Filter the data below for the string "material" and copy each matching line.

____ RECORDS

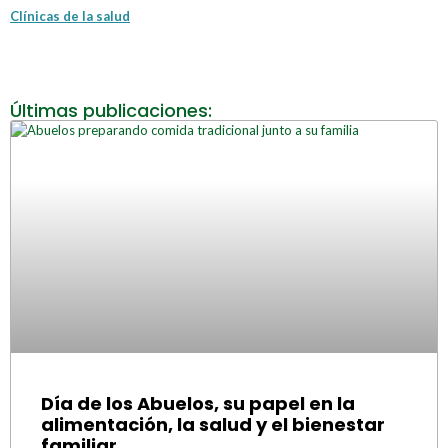
Clínicas de la salud
Últimas publicaciones:
Día de los Abuelos, su papel en la
alimentación, la salud y el bienestar
familiar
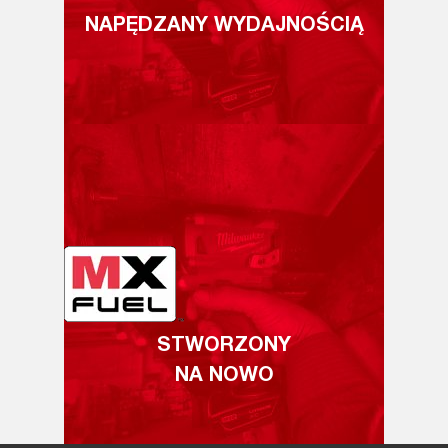
NAPĘDZANY WYDAJNOŚCIĄ
STWORZONY
NA NOWO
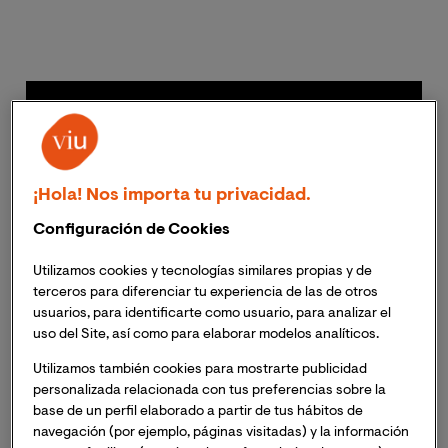
¡Hola! Nos importa tu privacidad.
Configuración de Cookies
Utilizamos cookies y tecnologías similares propias y de
terceros para diferenciar tu experiencia de las de otros
usuarios, para identificarte como usuario, para analizar el
uso del Site, así como para elaborar modelos analíticos.
Utilizamos también cookies para mostrarte publicidad
personalizada relacionada con tus preferencias sobre la
base de un perfil elaborado a partir de tus hábitos de
navegación (por ejemplo, páginas visitadas) y la información
La Escuela Superior de Ciencia y Tecnología (ESICT) de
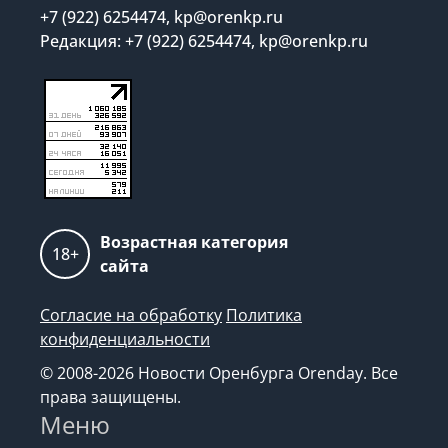
+7 (922) 6254474, kp@orenkp.ru
Редакция: +7 (922) 6254474, kp@orenkp.ru
Возрастная категория
18+
сайта
Согласие на обработку
Политика
конфиденциальности
© 2008-2026 Новости Оренбурга Orenday. Все
права защищены.
Меню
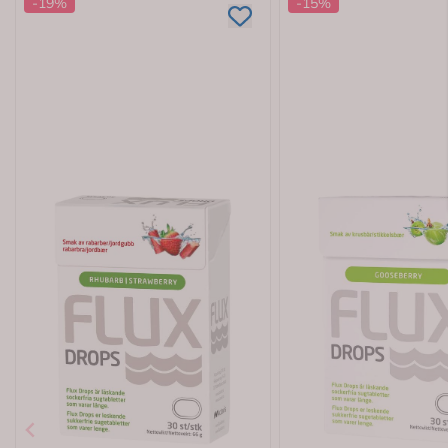
-19%
-15%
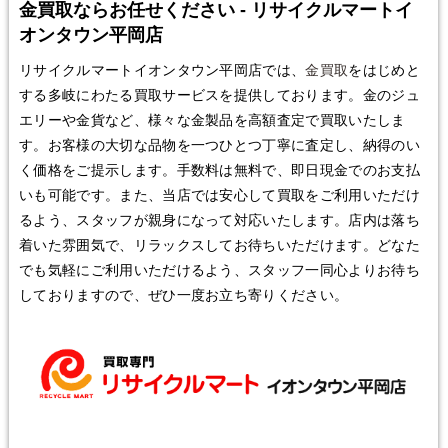
金買取ならお任せください - リサイクルマートイ
オンタウン平岡店
リサイクルマートイオンタウン平岡店では、
金買取
をはじめと
する多岐にわたる買取サービスを提供しております。金のジュ
エリーや金貨など、様々な金製品を高額査定で買取いたしま
す。お客様の大切な品物を一つひとつ丁寧に査定し、納得のい
く価格をご提示します。手数料は無料で、即日現金でのお支払
いも可能です。また、当店では安心して買取をご利用いただけ
るよう、スタッフが親身になって対応いたします。店内は落ち
着いた雰囲気で、リラックスしてお待ちいただけます。どなた
でも気軽にご利用いただけるよう、スタッフ一同心よりお待ち
しておりますので、ぜひ一度お立ち寄りください。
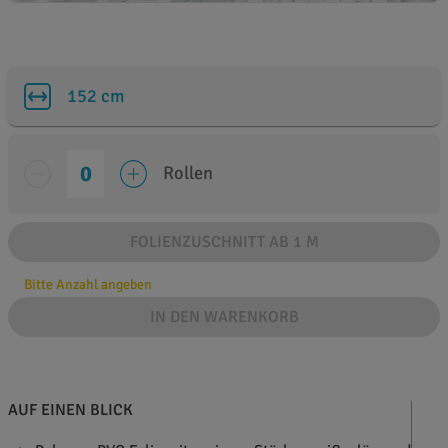
152 cm
Rollen
FOLIENZUSCHNITT AB 1 M
Bitte Anzahl angeben
IN DEN WARENKORB
AUF EINEN BLICK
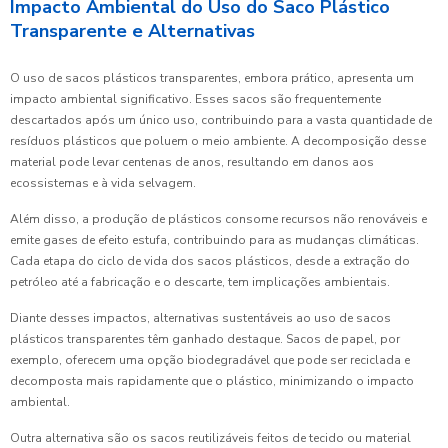
Impacto Ambiental do Uso do Saco Plástico
Transparente e Alternativas
O uso de sacos plásticos transparentes, embora prático, apresenta um
impacto ambiental significativo. Esses sacos são frequentemente
descartados após um único uso, contribuindo para a vasta quantidade de
resíduos plásticos que poluem o meio ambiente. A decomposição desse
material pode levar centenas de anos, resultando em danos aos
ecossistemas e à vida selvagem.
Além disso, a produção de plásticos consome recursos não renováveis e
emite gases de efeito estufa, contribuindo para as mudanças climáticas.
Cada etapa do ciclo de vida dos sacos plásticos, desde a extração do
petróleo até a fabricação e o descarte, tem implicações ambientais.
Diante desses impactos, alternativas sustentáveis ao uso de sacos
plásticos transparentes têm ganhado destaque. Sacos de papel, por
exemplo, oferecem uma opção biodegradável que pode ser reciclada e
decomposta mais rapidamente que o plástico, minimizando o impacto
ambiental.
Outra alternativa são os sacos reutilizáveis feitos de tecido ou material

________

| RESPONSE TO THE TASK |
material pode levar centenas de anos, resultando em danos aos
Outra alternativa são os sacos reutilizáveis feitos de tecido ou material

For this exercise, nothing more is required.